__YOUR OBJECTIVE__
The records that follow are to be transcribed in full, without their images.

__EXERCISE DATA__
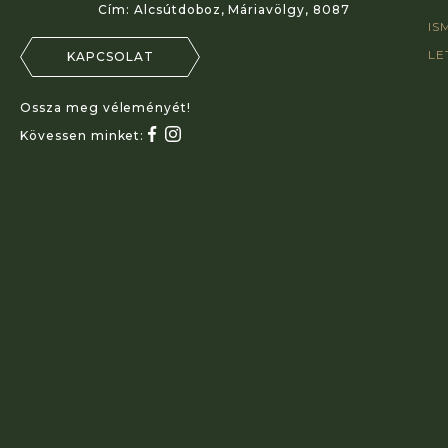
Cím:
Alcsútdoboz, Máriavölgy, 8087
IS
LE
KAPCSOLAT
Ossza meg véleményét!
Kövessen minket:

__ANSWER SPACE__
Cím:
Alcsútdoboz, Máriavölgy, 8087
IS
LE
KAPCSOLAT
Ossza meg véleményét!
Kövessen minket:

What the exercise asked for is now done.